In the courtyard the chain gang was ordered to halt. The main complex stood before them. It was a fortress, a thick multiple tiered stone structure, topped with gothic buttresses and towers. Carried on the wind, the cries from within could be heard. But Tybalt shook it off as a trick of the mind.

The reality of his situation had suddenly hit him. He didn’t deserve to be here, a victim of circumstance, a miscarriage of justice. There was no appeal, no mercy. He had travelled on the prison carrier for four months. The hardships he had endured aboard that vessel were just a taste of what was to come. He could sense it. Looking around at the other convicts he saw many faces, hard, tough faces that spoke volumes about their characters. But then he noticed one face that was different. He could just about make out who it was. It was a woman. He hadn’t been aware women were housed with the men. The woman tuned and looked at him. He quickly jerked his head away in another direction. Feeling her eyes burning into the side of his head, he fought the temptation to look back.

A wailing siren broke his concentration. Cheering and whistling could be heard on the wind. Tybalt hadn’t imagined it earlier. The chain gang was standing in front of a raised platform with a lecture in its centre. Tybalt was about six rows back from the front and constantly had to move his head to see what was going on. He could make out a party of custodians coming out of the prison fortress. As the siren began to die out the party ascended the platform and stood to attention looking out at the new arrivals. Another man dressed in ornate Arbite carapace armour took up a place at the lecturn. His shaved skull, the left side replaced with metal bionics, including the left eye, scanned the new arrivals. His voice, projected by vox amplifiers, was strong and confident. 

'Welcome to Bale Secundus. I am Magistrate Maximilian Locke.' He paused and studied his audience some more. 
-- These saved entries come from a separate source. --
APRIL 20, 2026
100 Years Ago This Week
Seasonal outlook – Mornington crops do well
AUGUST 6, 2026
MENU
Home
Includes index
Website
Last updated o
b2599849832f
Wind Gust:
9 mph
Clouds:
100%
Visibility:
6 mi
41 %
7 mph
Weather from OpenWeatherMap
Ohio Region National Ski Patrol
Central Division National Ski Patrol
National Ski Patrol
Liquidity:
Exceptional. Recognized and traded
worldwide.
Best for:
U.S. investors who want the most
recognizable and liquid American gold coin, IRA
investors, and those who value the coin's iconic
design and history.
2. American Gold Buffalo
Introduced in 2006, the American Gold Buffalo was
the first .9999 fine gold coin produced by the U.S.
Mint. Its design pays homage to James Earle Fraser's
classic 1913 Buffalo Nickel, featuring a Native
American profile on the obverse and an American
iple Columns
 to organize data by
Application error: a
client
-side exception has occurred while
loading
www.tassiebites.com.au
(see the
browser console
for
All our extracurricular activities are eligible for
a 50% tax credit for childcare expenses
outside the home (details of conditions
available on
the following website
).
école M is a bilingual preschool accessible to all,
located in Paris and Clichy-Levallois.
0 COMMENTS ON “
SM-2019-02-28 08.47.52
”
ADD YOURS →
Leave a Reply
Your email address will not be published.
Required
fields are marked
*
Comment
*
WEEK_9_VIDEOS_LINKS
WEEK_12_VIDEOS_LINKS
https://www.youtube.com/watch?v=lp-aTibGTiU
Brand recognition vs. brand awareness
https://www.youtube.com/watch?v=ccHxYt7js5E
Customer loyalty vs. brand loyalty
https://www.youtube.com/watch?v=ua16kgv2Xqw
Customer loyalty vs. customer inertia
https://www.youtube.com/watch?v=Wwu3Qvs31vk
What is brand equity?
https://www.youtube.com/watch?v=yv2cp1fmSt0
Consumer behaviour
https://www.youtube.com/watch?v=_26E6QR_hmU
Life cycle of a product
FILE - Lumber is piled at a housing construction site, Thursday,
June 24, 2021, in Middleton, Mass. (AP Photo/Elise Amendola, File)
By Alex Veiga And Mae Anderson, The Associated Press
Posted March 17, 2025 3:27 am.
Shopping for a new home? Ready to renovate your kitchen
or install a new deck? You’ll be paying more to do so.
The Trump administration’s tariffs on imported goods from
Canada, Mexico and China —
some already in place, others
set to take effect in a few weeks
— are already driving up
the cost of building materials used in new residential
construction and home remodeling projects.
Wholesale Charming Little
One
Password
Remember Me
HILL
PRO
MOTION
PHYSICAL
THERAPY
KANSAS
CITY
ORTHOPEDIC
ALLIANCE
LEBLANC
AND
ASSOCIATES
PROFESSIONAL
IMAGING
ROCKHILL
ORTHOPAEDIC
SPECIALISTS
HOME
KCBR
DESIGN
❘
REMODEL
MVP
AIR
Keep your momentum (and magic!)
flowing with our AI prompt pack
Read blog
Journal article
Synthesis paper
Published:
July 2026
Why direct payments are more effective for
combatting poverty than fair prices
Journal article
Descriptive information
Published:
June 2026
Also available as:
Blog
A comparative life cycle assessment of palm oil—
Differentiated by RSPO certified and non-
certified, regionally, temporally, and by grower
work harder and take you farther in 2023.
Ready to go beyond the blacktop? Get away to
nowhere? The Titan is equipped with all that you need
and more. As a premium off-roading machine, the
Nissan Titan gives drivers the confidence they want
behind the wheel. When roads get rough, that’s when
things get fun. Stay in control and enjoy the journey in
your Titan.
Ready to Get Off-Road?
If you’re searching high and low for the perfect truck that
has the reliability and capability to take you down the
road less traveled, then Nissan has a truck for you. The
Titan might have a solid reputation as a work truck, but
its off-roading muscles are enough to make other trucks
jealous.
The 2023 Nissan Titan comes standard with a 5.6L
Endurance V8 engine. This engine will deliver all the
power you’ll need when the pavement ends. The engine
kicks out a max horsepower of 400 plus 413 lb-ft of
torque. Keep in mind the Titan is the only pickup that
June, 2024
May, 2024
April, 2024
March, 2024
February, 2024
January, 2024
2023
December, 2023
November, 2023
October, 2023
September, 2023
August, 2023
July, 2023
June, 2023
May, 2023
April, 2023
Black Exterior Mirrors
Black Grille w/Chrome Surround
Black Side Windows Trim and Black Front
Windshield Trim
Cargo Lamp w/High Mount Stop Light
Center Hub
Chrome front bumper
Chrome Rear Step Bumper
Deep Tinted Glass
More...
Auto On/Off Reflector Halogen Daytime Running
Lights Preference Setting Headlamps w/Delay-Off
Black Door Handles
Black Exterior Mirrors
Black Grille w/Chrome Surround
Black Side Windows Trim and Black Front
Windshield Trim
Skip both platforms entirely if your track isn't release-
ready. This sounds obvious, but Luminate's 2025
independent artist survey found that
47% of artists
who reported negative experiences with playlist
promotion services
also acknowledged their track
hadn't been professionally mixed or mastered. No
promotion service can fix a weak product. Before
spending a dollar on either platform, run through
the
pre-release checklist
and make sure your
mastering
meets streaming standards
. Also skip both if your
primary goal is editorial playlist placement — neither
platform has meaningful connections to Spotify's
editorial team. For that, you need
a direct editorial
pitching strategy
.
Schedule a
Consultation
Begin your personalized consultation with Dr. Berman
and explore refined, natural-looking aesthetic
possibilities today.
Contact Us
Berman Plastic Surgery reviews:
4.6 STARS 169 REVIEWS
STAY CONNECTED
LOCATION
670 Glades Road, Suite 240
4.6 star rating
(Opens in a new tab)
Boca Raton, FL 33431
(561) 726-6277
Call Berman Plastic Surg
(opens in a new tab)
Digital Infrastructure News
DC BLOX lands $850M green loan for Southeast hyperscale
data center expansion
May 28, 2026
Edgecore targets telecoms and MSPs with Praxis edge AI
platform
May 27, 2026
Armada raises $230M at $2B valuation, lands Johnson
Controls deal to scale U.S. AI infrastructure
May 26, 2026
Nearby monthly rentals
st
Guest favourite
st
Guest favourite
'By failing to respect the Emperor's laws, you have been sent here to me. Here you will be punished. Here you will die. May the Emperor have mercy on your souls.'


Inmate number BS41-7216099, Tybalt Thorn. Convicted 899.M41. Former captain of the Corsican 12th, convicted for dereliction of duty, disobeying orders and assault on a superior officer. Sentence: Life imprisonment to Bale Secundus.


----------



## Kaiden (Apr 1, 2010)

Very interesting, ill be keeping my eye on this one


----------



## Bane_of_Kings (Oct 28, 2009)

Pretty nice, I too will be following this. .


----------



## Kravunhive (Apr 3, 2011)

The Secundus
Survival​

Inmate number BS41-7216099, Tybalt Thorn. Convicted 899.M41. Former captain of the Corsican 12th, convicted for dereliction of duty, disobeying orders and assault on a superior officer.
Sentence: Life imprisonment to Bale Secundus.


****​

After the Magistrates speech in the courtyard the chain gang had been broken up into smaller groups. A custodian escorted Tybalt and his gang down a series of dirty, poorly lit corridors before arriving at a pair of iron doors. The faded paint read, Sector West 16, Block 5. Beyond the door the muffled noises of a hundred shouting voices reverberated through the iron exterior. A custodian with a bionic right arm carrying a power maul appeared. His face was particularly gnarled and a grizzly scar covered his throat. He walked up and down the line looking at each convict in turn.

'Convicts, welcome to Block Five. We have one rule here. No fighting. I am Custodian Agrippa and I will have your respect. No exceptions.'

As he said that a member of the chain gang near the front spat on the custodians boots. Without hesitation Agrippa smashed his power maul round the convicts face. The man spun on the spot, his neck broken, then in a crumpled heap he fell to the floor. Agrippa continued to pace the line.

'I will have your respect. Take this turd away.' He ordered a pair of guards to unhook and drag the corpse out. Tybalt watched as they did it with the least respect.

With a clank and a grown the iron doors swung open. Instantly Tybalt was hit with the force of the hot, foul smelling air as it assaulted his senses. The shouting and yelling intensified. Herded into the atrium of block five the gang was unchained. It felt good to have the shackles off their wrists and ankles. Tybalts skin was bruised and sore from where they were too tight. A bundle containing sheets and other items was shoved into his arms before being escorted into the block proper.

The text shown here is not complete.